The New York-based performance artist, producer and composer's album consists of seven self-created, deeply personal tracks, combining elements of electronic pop, synthpop and new wave. Some are suitable for dancing along too, while others require deeper introspection. Throughout Frankie, Blue Velvet intimates that names and identities are important, in constant evolution and multifaceted.
"For me, this album is my way of bringing up one of the points in my life that marked a beginning as well as an end, that point being my transition away from the name I was given at birth, Frankie," Velvet explains.
They continue, "That point in my story is powerful, and stands out as one of the earliest and most recognizable declarations of independence for myself; while similarly marking the start of me becoming Blew, invoking a new and challenging persona, a new charismatic and mysterious nature about myself that would lead into as many terrible mistakes as it did beautiful opportunities."

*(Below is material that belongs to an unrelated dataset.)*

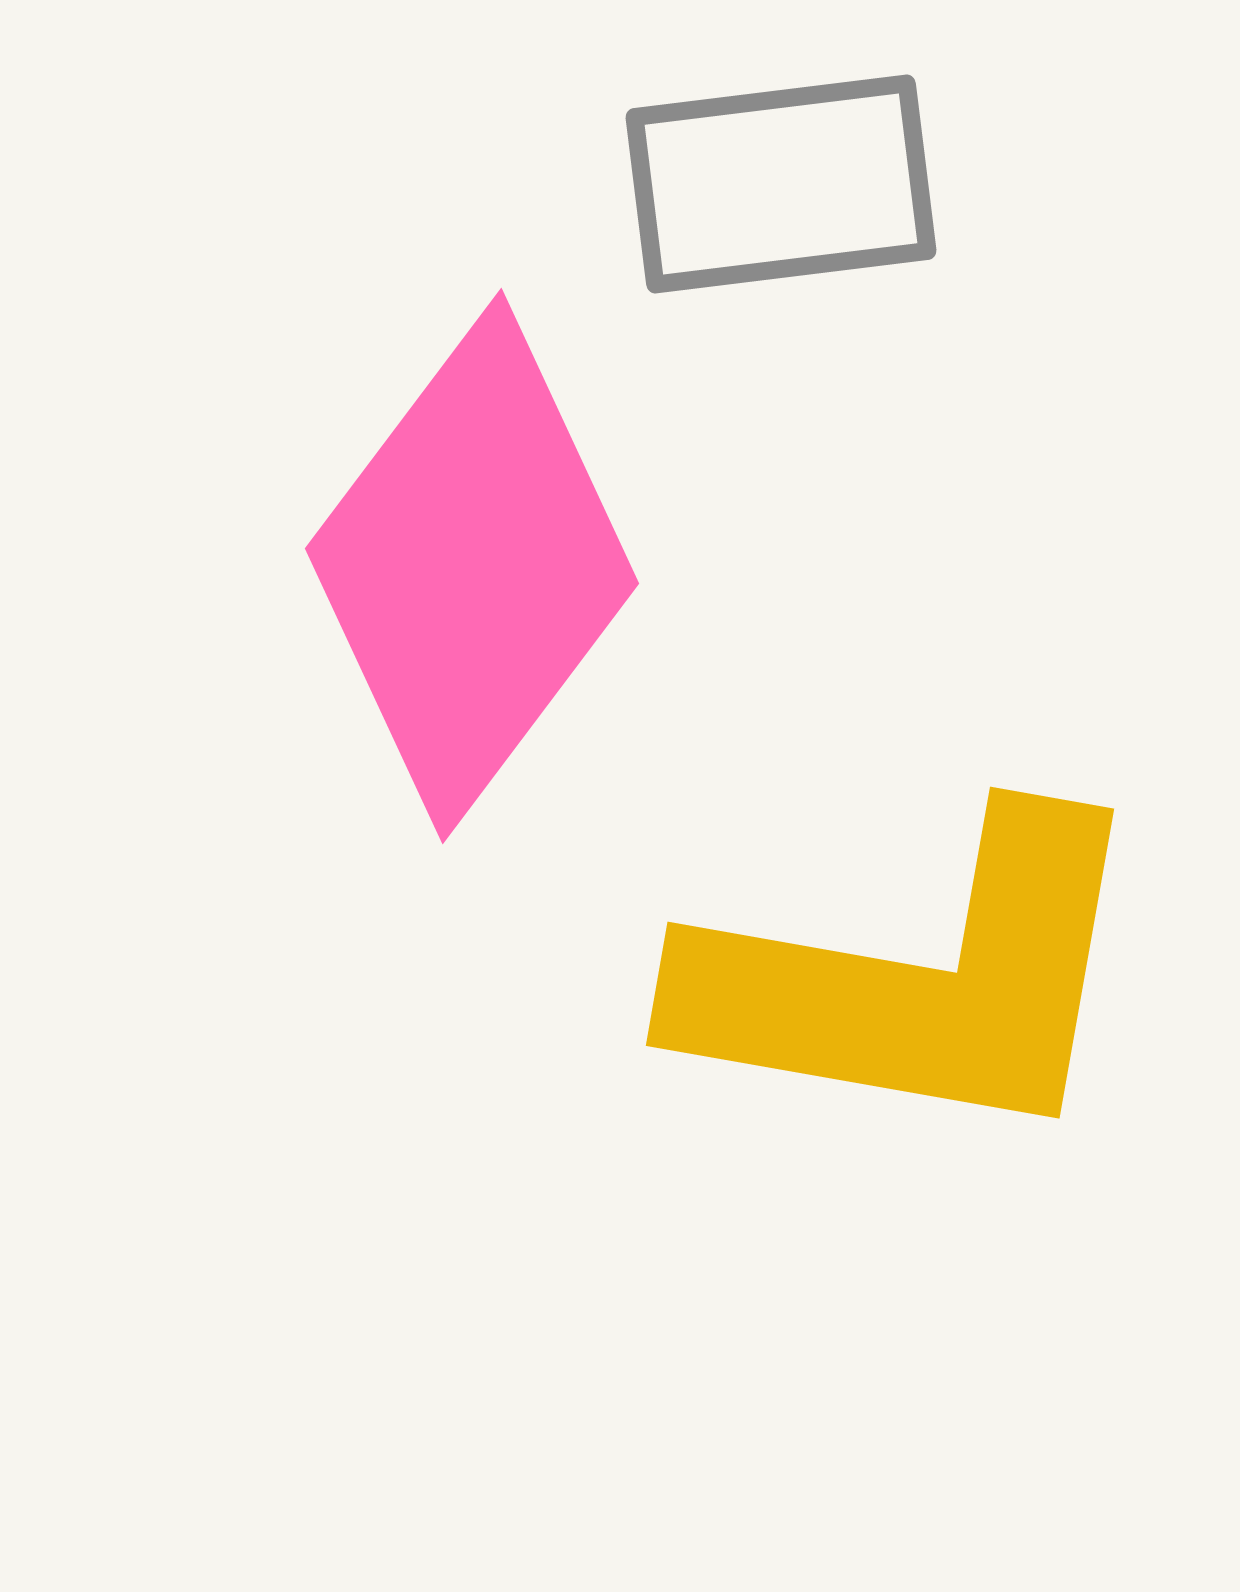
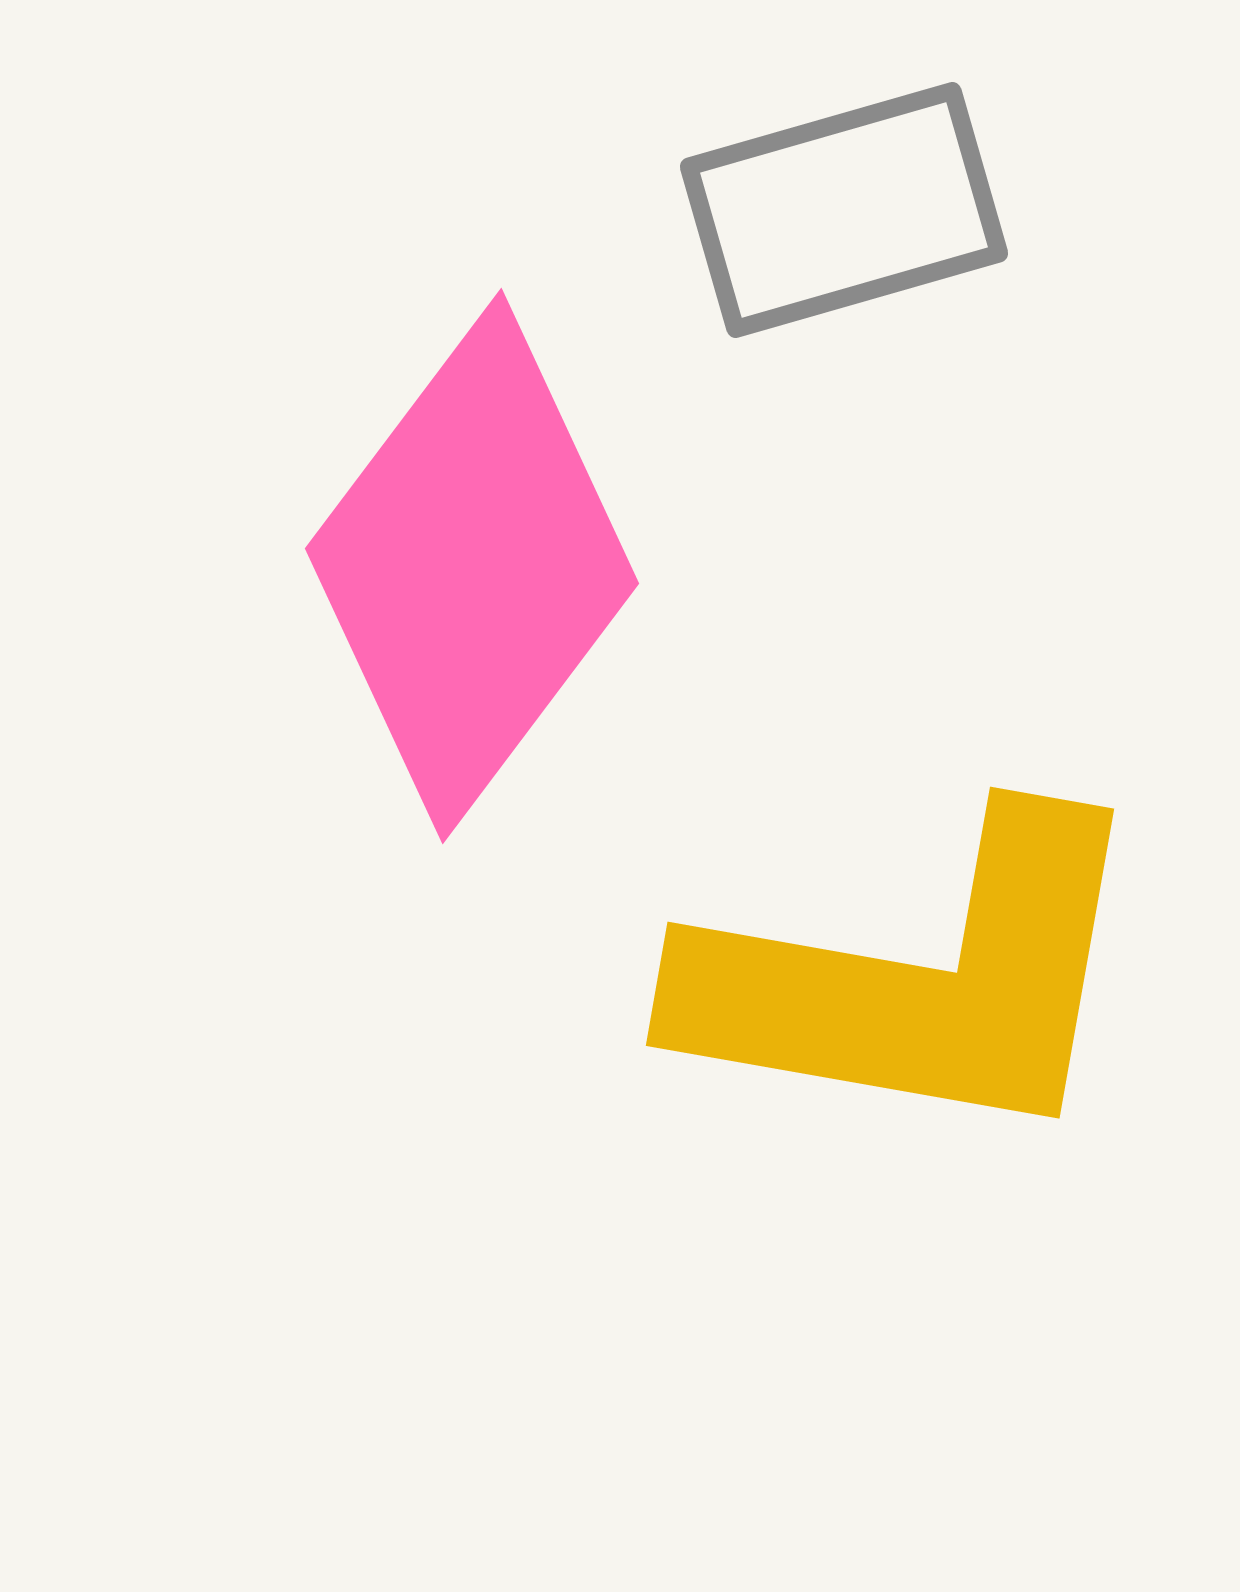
gray rectangle: moved 63 px right, 26 px down; rotated 9 degrees counterclockwise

Velvet's debut features heartfelt messages about queer love and loss, and their voice is awash with reverb, creating an immersive mood throughout. But the main themes of Frankie are growing pains and personal transformation, as heard on "An Introduction," "A Question" and "A Pattern" — the latter of which explores how lovers destroy and rebuild their relationship through sex. Previously released singles such as "A Mirror" and "A Sacrifice" also appear on Frankie.
For Velvet, Frankie is so much more than an album. It's a constant reminder of their imperfect evolution as an artist and human being.
"Frankie as an entire album, is a moment in time, used like a map for me to figure out where I'm at, the point I stand on between any miscellaneous point-A to Point-B, I find myself in," they say. "Frankie is a lesson I'll forever be learning."